How to create JSON string in C#

I've found that you don't need the serializer at all. If you return the object as a List<type>.
Let me use an example.

In our asmx we get the data using the variable we passed along

// return data
[WebMethod(CacheDuration = 180)]
public List<latlon> GetData(int id)
{
var data = from p in db.property
where p.id == id
select new latlon
{
lat = p.lat,
lon = p.lon

};
return data.ToList();
}

public class latlon
{
public string lat { get; set; }
public string lon { get; set; }
}

Then using jquery we access the service, passing along that variable.

// get latlon
function getlatlon(propertyid) {
var mydata;

$.ajax({
url: "getData.asmx/GetLatLon",
type: "POST",
data: "{'id': '" + propertyid + "'}",
async: false,
contentType: "application/json;",
dataType: "json",
success: function (data, textStatus, jqXHR) { //
mydata = data;
},
error: function (xmlHttpRequest, textStatus, errorThrown) {
console.log(xmlHttpRequest.responseText);
console.log(textStatus);
console.log(errorThrown);
}
});
return mydata;
}

// call the function with your data
latlondata = getlatlon(id);

And we get our response.

{"d":[{"__type":"MapData+latlon","lat":"40.7031420","lon":"-80.6047970}]}

Using [Newtonsoft.Json][1] makes it really easier: <br/>

Product product = new Product();
product.Name = "Apple";
product.Expiry = new DateTime(2008, 12, 28);
product.Price = 3.99M;
product.Sizes = new string[] { "Small", "Medium", "Large" };

string json = JsonConvert.SerializeObject(product);

Documentation: **[Serializing and Deserializing JSON][2]**


[1]:

[To see links please register here]

[2]:

[To see links please register here]

***Encode Usage***

Simple object to JSON Array EncodeJsObjectArray()

public class dummyObject
{
public string fake { get; set; }
public int id { get; set; }

public dummyObject()
{
fake = "dummy";
id = 5;
}

public override string ToString()
{
StringBuilder sb = new StringBuilder();
sb.Append('[');
sb.Append(id);
sb.Append(',');
sb.Append(JSONEncoders.EncodeJsString(fake));
sb.Append(']');

return sb.ToString();
}
}

dummyObject[] dummys = new dummyObject[2];
dummys[0] = new dummyObject();
dummys[1] = new dummyObject();

dummys[0].fake = "mike";
dummys[0].id = 29;

string result = JSONEncoders.EncodeJsObjectArray(dummys);

Result:
[[29,"mike"],[5,"dummy"]]

Pretty Usage

Pretty print JSON Array PrettyPrintJson() string extension method

string input = "[14,4,[14,\"data\"],[[5,\"10.186.122.15\"],[6,\"10.186.122.16\"]]]";
string result = input.PrettyPrintJson();


Results is:

[
14,
4,
[
14,
"data"
],
[
[
5,
"10.186.122.15"
],
[
6,
"10.186.122.16"
]
]
]

Include:

using System.Text.Json;

Then serialize your object_to_serialize like this:
JsonSerializer.Serialize(object_to_serialize)

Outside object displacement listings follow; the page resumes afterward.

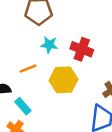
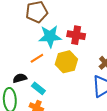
cyan star: (49, 45) -> (50, 36), size x1.6

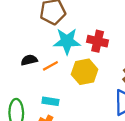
black semicircle: (20, 78) -> (29, 60), moved
cyan rectangle: (38, 88) -> (50, 101), turned -32

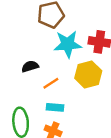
orange line: (50, 66) -> (51, 83), moved

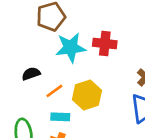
yellow hexagon: (88, 74) -> (87, 95), moved

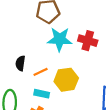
black semicircle: (31, 74) -> (20, 63), moved, turned -72

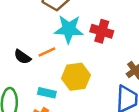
black semicircle: (20, 63) -> (22, 57), turned -64
orange line: (41, 72) -> (47, 52), moved

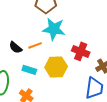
red cross: (102, 31) -> (81, 51), moved
cyan rectangle: (47, 93) -> (29, 70), moved

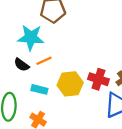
cyan star: (54, 29) -> (31, 38), moved
red cross: (81, 51) -> (98, 79), moved

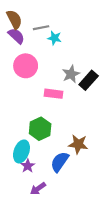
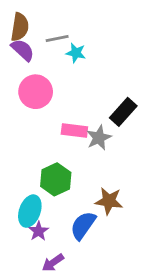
brown semicircle: (14, 19) -> (20, 27), turned 36
gray star: (71, 74) -> (99, 138), moved

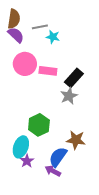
black rectangle: (123, 112) -> (74, 78), moved
pink rectangle: (74, 131) -> (48, 71), moved
purple arrow: (53, 263) -> (53, 171), moved, turned 63

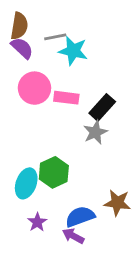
cyan star: (53, 37) -> (73, 51), size x1.5
brown star: (76, 140) -> (117, 203), moved
cyan ellipse: (21, 147) -> (26, 183), moved
blue semicircle: (58, 157) -> (80, 217), turned 35

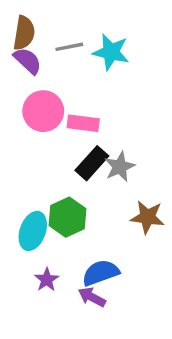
cyan star: (73, 51) -> (111, 52), moved
black rectangle: (102, 107) -> (92, 163), moved
brown star: (117, 203) -> (147, 217), moved

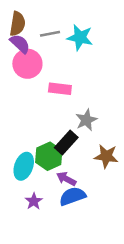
pink circle: (43, 111) -> (27, 64), moved
black rectangle: (92, 163) -> (66, 143), moved
purple arrow: (92, 297) -> (66, 179), moved

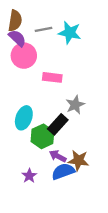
brown star: (106, 156) -> (78, 160), moved
cyan ellipse: (24, 166) -> (24, 118), moved

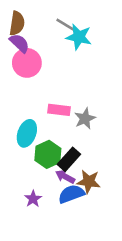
gray line: (43, 29) -> (65, 25), moved, turned 42
pink rectangle: (52, 77) -> (59, 110), moved
black rectangle: (58, 124) -> (69, 159), moved

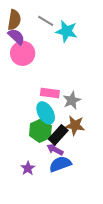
gray line: (65, 25) -> (46, 21), moved
cyan ellipse: (27, 133) -> (46, 113), moved, turned -50
brown star: (89, 182) -> (75, 125), moved

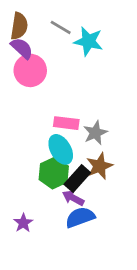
brown star: (75, 125) -> (100, 166), turned -30
purple star: (28, 168) -> (23, 223), moved

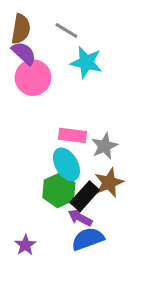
cyan star: (88, 41) -> (86, 62), moved

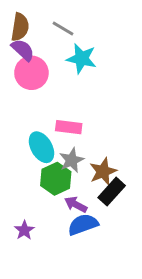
gray star: (104, 146) -> (72, 160), moved
cyan ellipse: (66, 164) -> (41, 147), moved
black rectangle: (85, 196) -> (112, 192), moved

Simlpe use of **Newtonsoft.Json** and **Newtonsoft.Json.Linq** libraries.

//Create my object
var myData = new
{
Host = @"sftp.myhost.gr",
UserName = "my_username",
Password = "my_password",
SourceDir = "/export/zip/mypath/",
FileName = "my_file.zip"
};

//Tranform it to Json object
string jsonData = JsonConvert.SerializeObject(myData);

//Print the Json object
Console.WriteLine(jsonData);

//Parse the json object
JObject jsonObject = JObject.Parse(jsonData);

//Print the parsed Json object
Console.WriteLine((string)jsonObject["Host"]);
Console.WriteLine((string)jsonObject["UserName"]);
Console.WriteLine((string)jsonObject["Password"]);
Console.WriteLine((string)jsonObject["SourceDir"]);
Console.WriteLine((string)jsonObject["FileName"]);

If you want to avoid creating a class and create JSON then Create a dynamic Object and Serialize Object.

```
dynamic data = new ExpandoObject();
data.name = "kushal";
data.isActive = true;

// convert to JSON
string json = Newtonsoft.Json.JsonConvert.SerializeObject(data);

```
Read the JSON and deserialize like this:
```
// convert back to Object
dynamic output = Newtonsoft.Json.JsonConvert.DeserializeObject(json);

// read a particular value:
output.name.Value
```

`ExpandoObject` is from `System.Dynamic` namespace.